Tis the season…when all Americans will look at one of the best vegetables ever invented by God and man, and turn it into a dessert. It must be said by the Australian in me…WTF people?  It’s true, Australians don’t understand this. Iced tea either for that matter, but let’s stick with one cultural confusion at a time.

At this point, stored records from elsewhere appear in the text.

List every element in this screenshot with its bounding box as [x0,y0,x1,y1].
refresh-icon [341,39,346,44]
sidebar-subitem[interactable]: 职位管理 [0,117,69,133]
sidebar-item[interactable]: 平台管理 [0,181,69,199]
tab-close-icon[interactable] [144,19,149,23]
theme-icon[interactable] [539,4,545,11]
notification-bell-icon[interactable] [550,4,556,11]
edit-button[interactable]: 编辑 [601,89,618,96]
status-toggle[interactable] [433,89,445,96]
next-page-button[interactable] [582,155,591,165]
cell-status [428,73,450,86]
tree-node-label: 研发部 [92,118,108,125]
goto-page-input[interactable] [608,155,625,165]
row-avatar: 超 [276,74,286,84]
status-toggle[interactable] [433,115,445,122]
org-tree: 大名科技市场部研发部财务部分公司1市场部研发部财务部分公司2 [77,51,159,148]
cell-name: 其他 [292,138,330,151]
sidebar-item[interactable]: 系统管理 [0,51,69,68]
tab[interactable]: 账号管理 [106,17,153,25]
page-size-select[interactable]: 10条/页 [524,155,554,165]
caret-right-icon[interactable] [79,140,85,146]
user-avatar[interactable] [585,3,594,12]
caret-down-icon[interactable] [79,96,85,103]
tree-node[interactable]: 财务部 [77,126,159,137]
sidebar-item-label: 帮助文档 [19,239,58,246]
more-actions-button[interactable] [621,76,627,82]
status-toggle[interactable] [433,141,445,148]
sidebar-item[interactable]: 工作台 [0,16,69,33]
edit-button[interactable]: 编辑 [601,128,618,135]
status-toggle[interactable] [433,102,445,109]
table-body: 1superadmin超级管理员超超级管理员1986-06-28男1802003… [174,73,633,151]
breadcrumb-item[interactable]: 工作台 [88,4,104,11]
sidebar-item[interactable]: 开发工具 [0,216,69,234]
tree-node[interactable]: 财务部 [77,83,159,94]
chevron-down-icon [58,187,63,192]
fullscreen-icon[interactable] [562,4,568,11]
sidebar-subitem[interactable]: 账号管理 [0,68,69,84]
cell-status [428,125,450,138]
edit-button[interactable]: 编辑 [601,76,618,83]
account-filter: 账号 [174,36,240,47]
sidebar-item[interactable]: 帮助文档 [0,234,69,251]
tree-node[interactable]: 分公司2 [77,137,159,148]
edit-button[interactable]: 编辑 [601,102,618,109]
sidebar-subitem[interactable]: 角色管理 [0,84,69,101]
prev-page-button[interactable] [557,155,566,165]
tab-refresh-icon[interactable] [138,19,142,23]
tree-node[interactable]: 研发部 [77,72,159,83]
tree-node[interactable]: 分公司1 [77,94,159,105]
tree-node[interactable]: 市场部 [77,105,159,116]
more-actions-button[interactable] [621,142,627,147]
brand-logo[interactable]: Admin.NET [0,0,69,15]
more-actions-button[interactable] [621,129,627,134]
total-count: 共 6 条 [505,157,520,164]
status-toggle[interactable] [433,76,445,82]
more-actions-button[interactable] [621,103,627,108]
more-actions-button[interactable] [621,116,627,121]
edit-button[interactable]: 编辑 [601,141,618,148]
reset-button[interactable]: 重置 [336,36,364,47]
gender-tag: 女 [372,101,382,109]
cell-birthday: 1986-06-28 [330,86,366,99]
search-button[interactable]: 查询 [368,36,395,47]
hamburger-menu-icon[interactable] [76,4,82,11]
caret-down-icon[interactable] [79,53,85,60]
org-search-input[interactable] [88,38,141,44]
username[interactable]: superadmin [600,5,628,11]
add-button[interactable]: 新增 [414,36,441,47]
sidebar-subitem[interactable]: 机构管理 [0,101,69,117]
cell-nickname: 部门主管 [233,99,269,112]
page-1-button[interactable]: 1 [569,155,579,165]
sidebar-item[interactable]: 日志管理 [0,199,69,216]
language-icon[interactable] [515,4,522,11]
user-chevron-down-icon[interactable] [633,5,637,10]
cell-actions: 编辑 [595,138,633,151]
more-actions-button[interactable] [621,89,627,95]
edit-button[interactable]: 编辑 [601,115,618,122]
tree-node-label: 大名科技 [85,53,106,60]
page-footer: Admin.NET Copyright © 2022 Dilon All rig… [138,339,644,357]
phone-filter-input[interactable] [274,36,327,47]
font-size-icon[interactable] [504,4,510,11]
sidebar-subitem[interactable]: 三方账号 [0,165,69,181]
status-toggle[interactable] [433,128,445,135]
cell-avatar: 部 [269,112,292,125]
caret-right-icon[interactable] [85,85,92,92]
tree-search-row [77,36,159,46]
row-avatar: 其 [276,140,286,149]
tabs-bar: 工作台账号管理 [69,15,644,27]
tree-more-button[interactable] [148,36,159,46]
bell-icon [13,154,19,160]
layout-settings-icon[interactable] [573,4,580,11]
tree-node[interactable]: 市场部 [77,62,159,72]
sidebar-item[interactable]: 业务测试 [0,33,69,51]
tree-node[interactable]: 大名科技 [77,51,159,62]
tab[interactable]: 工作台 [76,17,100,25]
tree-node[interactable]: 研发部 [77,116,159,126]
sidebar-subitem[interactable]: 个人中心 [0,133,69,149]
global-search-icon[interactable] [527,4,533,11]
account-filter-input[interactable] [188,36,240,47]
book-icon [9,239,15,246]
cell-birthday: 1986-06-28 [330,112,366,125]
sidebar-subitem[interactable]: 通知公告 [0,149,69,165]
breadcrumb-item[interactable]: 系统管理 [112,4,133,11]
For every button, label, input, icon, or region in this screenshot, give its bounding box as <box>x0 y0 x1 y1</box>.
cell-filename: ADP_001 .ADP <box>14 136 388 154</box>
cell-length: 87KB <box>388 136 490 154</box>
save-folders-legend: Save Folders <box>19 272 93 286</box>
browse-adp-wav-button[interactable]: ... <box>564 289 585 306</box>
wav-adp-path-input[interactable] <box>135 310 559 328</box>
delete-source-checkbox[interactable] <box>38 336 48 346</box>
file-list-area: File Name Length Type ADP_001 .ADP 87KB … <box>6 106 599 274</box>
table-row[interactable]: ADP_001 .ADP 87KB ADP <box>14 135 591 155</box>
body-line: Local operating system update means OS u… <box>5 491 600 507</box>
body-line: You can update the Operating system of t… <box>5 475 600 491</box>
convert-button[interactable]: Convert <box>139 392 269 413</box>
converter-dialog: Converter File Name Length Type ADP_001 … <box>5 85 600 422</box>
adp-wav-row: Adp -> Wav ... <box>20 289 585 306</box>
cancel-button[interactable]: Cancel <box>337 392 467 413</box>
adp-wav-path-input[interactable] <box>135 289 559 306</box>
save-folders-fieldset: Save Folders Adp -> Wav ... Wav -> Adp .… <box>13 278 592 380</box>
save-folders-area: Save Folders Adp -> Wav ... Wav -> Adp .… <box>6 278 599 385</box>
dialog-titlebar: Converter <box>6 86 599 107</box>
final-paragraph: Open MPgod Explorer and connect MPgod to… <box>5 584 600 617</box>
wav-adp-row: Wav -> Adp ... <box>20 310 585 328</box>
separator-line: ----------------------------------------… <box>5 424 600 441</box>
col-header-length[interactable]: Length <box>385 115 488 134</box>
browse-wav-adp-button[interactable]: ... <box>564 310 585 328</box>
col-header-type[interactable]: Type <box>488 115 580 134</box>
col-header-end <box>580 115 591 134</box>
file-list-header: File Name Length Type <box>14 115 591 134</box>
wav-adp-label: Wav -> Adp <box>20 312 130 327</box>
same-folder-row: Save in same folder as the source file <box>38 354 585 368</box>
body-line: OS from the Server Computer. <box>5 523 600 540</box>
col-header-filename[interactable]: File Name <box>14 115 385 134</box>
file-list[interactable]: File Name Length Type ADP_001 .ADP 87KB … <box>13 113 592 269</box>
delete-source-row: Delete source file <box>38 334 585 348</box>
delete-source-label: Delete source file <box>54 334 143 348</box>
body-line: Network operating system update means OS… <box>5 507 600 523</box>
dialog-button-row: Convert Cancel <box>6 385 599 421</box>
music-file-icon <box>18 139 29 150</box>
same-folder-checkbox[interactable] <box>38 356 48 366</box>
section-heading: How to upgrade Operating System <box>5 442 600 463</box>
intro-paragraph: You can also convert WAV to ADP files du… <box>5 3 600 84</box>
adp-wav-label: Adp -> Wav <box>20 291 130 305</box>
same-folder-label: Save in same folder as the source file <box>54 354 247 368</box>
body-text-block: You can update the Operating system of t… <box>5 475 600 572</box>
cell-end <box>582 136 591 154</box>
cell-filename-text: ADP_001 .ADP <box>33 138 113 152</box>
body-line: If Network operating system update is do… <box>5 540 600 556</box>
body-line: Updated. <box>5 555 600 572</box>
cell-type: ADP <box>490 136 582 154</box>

One of the best things about growing up Australian in the time I did was that Sunday generally meant a roast dinner. All together now,  Yay! Roast leg of lamb or chicken, roast vegetables, gravy…and best of all, Roast Pumpkin! Absolutely perfectly, tender, caramelized pieces of roast Pumpkin. Maybe with a little gravy, but not necessary. Watching my Grandmother shop among varieties like Queensland Blue, Jap and Butternut at the local green grocer back before supermarkets there were the norm. Pumpkin in Australia is a weekly thing. I have yet to see it served at a meal over here. And pumpkin soup has only just entered the American menu relatively recently thanks to uber-chefs like Wolfgang Puck and his ilk.

And lets just address this confusion with names shall we? They were are called Pumpkins. Not winter squash. Pumpkins.  Squash, no matter what the season, is zucchini and patty pan and the like. All discussion on this point ends here for me. Same goes with your highly affected pronunciation of the word “Scone”. It is NOT a long O sound anywhere else in the word. Neither are they triangular. That’s just something they do here to make the bakers job easier. The English Empire, inventors of the things, do not do this. But America, I forgive you. Mostly because the Australians do not know as a country how to pronounce certain words like Monaco…or Vitamin.  But I digress…

Pumpkin, when cut into pieces and roasted in the pan with lamb or chicken until it’s natural sugars form that lovely crust of golden brown on the outside is one of the most delicious things known to man…unless you’re American. Then you have to turn it into a dessert.  Even after all these years, I do not understand pumpkin pie, in the same way that I wouldn’t understand sea bass pie if you offered it to me. Why would you do that?  It was perfect the way it was. Why?  But you’re going to do to me again pumpkin-impaired Americans, aren’t you?  And I’m going to think you’re weird.

…Just like I do when you give me Pennies…but that’s another rant.